┌──

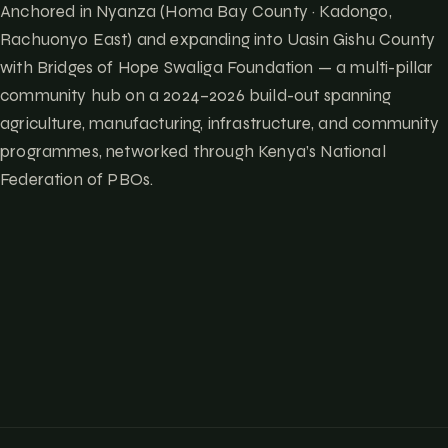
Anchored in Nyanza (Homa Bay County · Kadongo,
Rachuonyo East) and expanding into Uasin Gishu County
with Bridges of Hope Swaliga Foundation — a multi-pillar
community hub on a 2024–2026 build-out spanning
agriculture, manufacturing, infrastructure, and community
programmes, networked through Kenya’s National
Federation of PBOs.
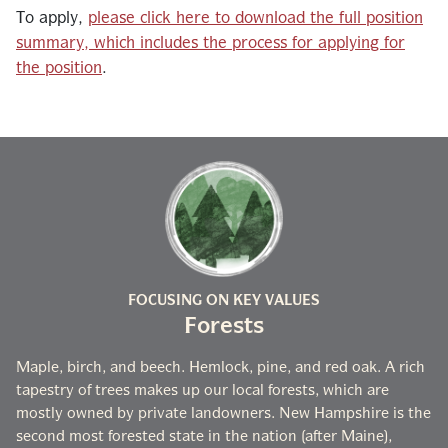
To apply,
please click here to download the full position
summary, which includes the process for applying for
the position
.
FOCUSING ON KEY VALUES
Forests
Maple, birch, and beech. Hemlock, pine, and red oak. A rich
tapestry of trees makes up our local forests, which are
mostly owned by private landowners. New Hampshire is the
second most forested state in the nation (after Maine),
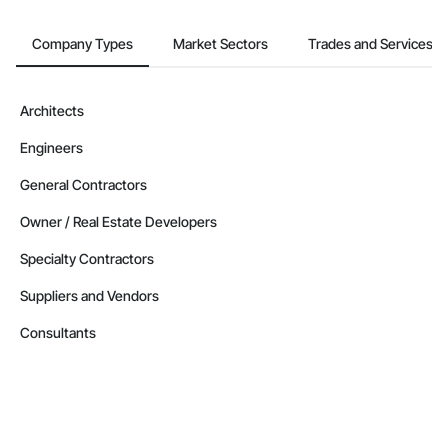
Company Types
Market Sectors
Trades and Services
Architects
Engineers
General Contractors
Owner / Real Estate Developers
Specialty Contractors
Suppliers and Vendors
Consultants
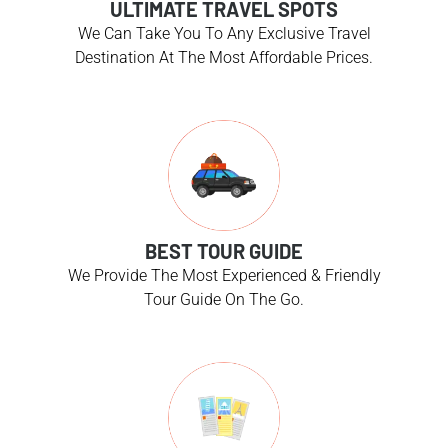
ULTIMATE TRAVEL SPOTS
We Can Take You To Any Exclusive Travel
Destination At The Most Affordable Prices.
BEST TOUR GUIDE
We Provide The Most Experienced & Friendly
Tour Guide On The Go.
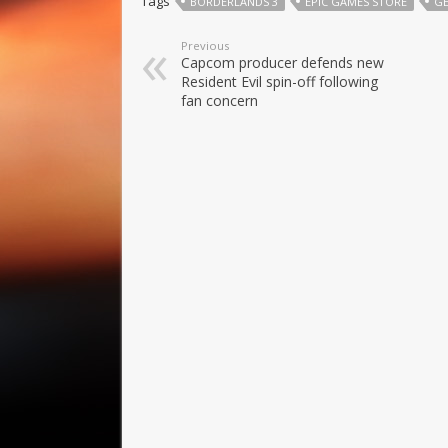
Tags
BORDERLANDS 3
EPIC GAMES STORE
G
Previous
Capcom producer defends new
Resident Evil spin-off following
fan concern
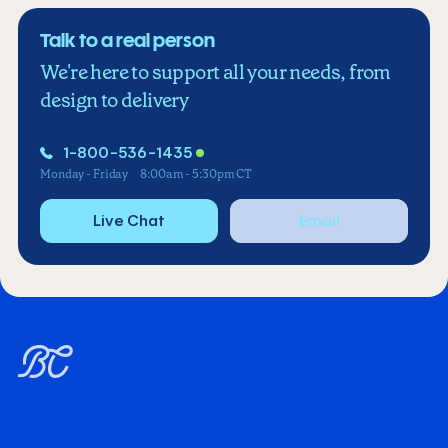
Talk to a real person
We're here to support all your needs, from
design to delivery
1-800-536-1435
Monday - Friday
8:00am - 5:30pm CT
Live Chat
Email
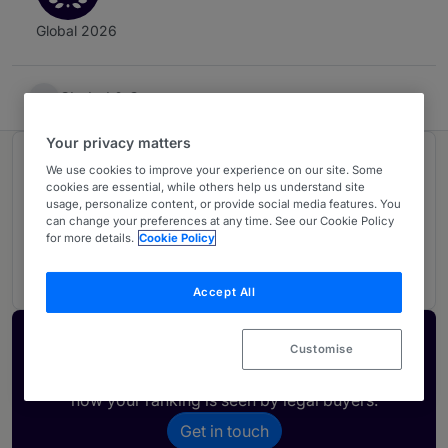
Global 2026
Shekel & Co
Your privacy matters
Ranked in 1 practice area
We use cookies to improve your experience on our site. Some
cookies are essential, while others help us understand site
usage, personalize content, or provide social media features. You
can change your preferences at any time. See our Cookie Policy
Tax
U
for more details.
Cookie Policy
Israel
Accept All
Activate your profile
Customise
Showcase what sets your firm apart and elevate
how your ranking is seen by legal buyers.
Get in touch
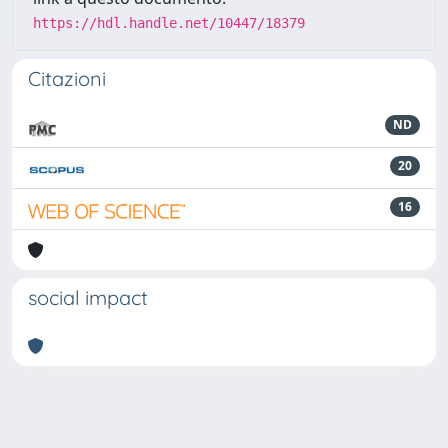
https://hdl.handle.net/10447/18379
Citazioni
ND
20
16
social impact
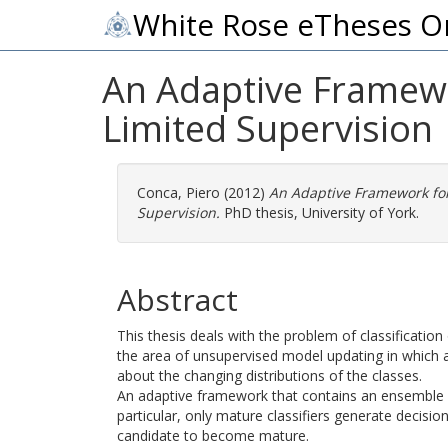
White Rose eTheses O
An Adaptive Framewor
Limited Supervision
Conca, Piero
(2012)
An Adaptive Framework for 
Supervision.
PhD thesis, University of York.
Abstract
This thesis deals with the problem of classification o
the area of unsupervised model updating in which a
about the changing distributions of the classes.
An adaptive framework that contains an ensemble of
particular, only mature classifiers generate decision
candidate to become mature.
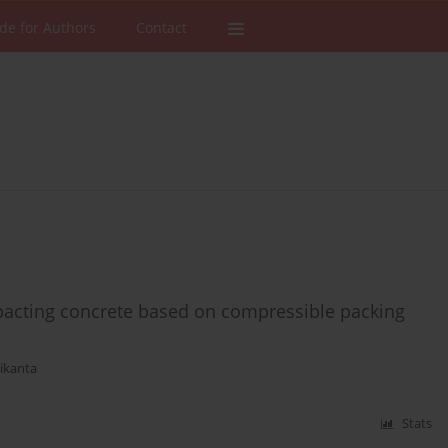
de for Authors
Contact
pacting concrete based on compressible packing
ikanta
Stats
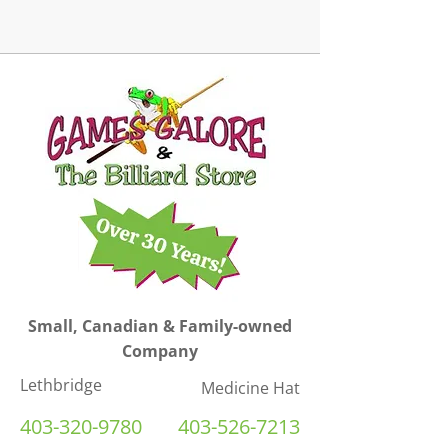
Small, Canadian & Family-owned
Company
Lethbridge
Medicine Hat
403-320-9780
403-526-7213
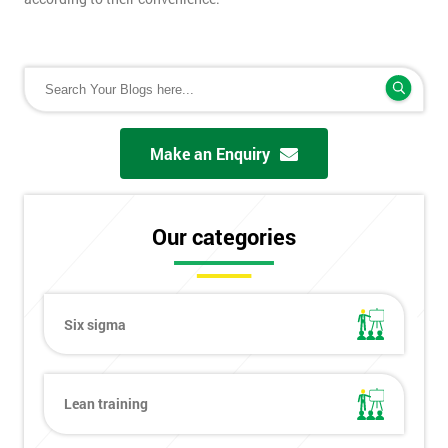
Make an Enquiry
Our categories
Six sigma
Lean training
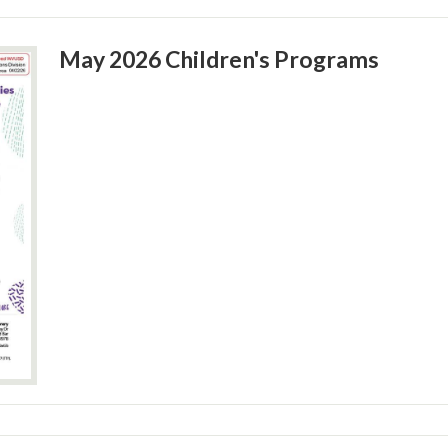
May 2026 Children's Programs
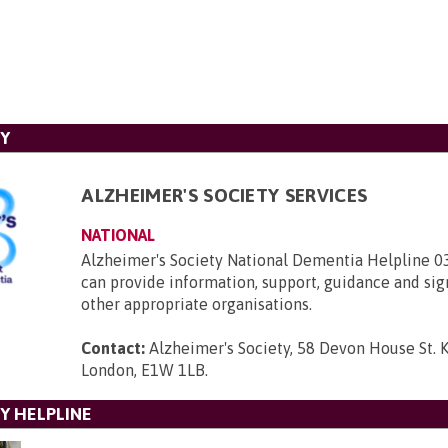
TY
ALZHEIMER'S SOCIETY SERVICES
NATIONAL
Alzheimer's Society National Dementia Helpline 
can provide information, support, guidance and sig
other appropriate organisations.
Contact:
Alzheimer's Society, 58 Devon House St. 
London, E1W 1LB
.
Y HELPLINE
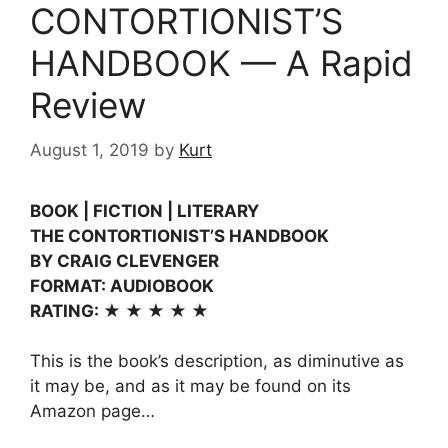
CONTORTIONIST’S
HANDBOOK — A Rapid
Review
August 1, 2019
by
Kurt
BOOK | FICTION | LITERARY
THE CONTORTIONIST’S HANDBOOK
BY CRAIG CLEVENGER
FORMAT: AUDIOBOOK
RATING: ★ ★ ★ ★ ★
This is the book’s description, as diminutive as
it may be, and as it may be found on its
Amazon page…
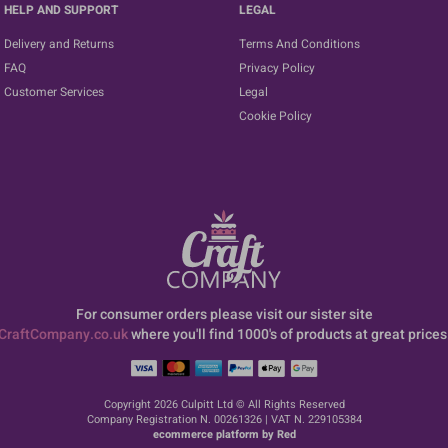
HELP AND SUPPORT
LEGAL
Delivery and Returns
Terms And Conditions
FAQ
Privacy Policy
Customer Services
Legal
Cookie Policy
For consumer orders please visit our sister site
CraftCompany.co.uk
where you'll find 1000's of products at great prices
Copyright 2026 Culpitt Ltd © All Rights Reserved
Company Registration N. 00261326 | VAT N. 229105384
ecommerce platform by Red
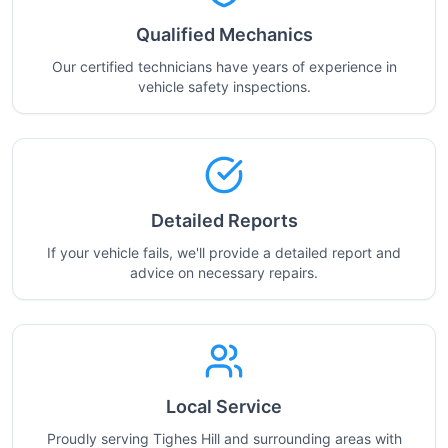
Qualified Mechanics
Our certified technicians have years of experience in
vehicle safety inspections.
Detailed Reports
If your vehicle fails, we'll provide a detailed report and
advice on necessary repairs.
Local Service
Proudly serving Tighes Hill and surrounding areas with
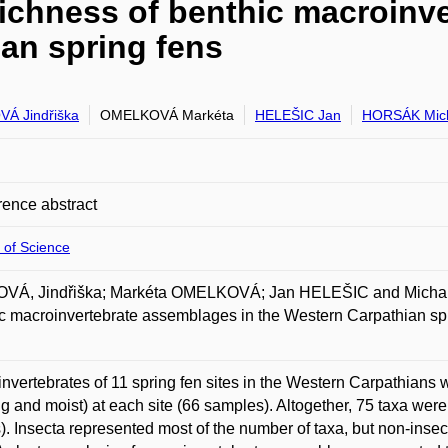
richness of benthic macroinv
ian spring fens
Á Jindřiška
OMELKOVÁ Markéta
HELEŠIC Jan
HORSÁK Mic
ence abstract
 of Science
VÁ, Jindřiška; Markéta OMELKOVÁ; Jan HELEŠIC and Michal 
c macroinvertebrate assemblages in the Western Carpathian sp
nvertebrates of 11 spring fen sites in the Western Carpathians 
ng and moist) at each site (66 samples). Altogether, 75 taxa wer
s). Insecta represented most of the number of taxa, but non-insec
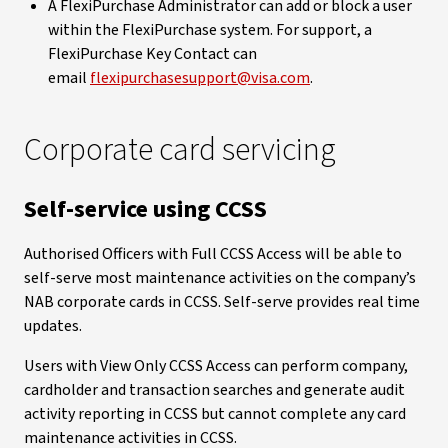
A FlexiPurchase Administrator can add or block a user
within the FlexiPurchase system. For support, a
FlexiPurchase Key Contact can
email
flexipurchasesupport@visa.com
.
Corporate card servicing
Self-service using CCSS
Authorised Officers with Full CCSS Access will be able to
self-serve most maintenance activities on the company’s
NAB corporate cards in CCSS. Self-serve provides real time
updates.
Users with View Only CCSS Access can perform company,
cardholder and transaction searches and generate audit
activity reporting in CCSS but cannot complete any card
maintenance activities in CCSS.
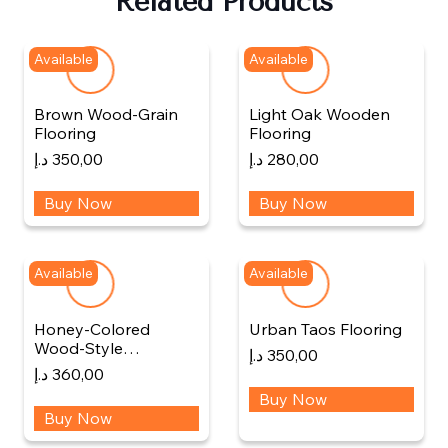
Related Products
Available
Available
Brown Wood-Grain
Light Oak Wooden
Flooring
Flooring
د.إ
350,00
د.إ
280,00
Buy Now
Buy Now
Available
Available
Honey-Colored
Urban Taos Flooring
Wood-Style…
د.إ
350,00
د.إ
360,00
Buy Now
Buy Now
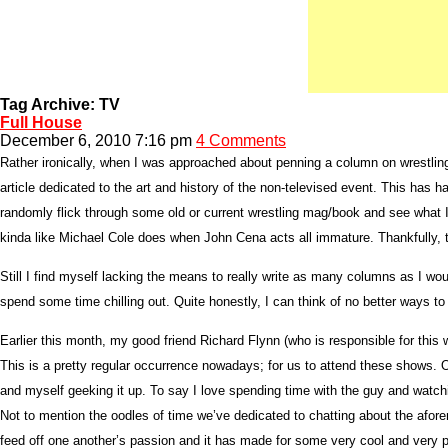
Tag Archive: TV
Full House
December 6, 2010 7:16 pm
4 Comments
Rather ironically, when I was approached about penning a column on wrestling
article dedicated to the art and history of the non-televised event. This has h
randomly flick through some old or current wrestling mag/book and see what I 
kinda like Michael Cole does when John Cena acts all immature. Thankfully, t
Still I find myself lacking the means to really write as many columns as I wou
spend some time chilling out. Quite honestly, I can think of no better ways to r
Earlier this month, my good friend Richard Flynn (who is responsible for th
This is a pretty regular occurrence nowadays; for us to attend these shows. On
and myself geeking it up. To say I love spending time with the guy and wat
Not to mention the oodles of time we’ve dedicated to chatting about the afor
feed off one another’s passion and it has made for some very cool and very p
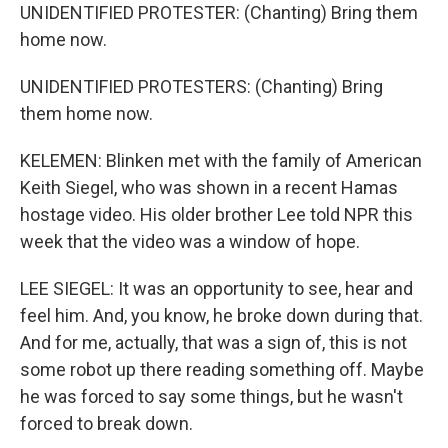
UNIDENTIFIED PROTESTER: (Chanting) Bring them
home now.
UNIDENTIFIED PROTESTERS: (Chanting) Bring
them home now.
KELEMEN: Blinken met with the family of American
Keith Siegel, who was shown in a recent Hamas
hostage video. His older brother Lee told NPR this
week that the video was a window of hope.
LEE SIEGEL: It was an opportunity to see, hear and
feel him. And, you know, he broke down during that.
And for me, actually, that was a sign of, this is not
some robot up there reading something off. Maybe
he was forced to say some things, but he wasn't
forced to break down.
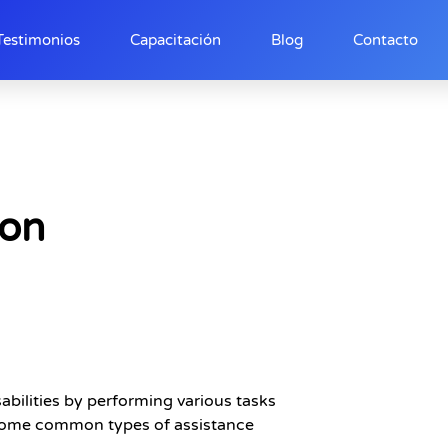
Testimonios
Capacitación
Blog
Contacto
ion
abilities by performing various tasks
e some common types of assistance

└──

» Problem description
Every line above with the string "spring" in it should be copied into the answer.

» Written answer
ian spring fens
nvertebrates of 11 spring fen sites in the Western Carpathians 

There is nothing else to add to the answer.